Existing method signature preserved; behaviour extended:

class ReviewLock:
    @staticmethod
    def release(worktree: Path) -> None:
        """Remove the lock file and, if the containing directory is now empty, remove the directory."""

State transitions this mission touches

No change to the 9-lane state machine. The mission changes the guard that evaluates FOR_REVIEW → {APPROVED, DONE} and FOR_REVIEW → PLANNED (rejection) transitions (FR-015, FR-017, FR-018, FR-019); it also removes the .spec-kitty/ directory when a review terminates (FR-018).
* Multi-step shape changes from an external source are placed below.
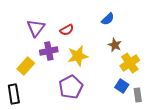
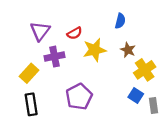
blue semicircle: (108, 19) -> (120, 21), turned -32
yellow star: (78, 56) -> (95, 50), moved
black rectangle: (14, 94) -> (31, 104), moved

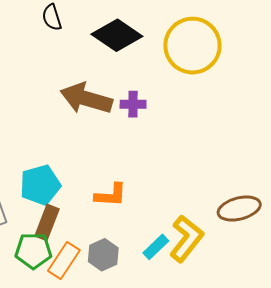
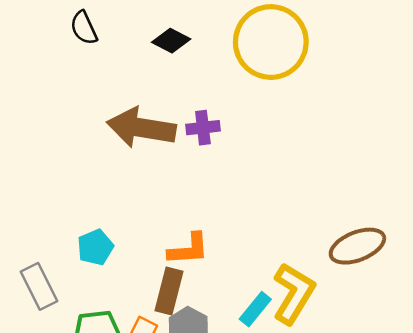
black diamond: (117, 35) -> (171, 41), size x0.6
cyan pentagon: (40, 185) -> (95, 247), size x0.7
brown rectangle: (47, 222) -> (169, 291), moved

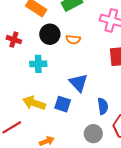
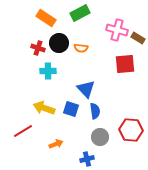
red cross: (14, 40) -> (38, 48), moved
blue semicircle: (103, 106) -> (95, 111), moved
Event-log schema, reducer, and validation rules remain unchanged.


Out of scope for the data model

  • No new status.events.jsonl event variants (see R3).
  • No changes to MergeState, PreflightResult, or WPStatus beyond consumption of the new types.
  • No new external APIs, HTTP contracts, or dashboard data.
  • No migration for the existing StatusEvent schema.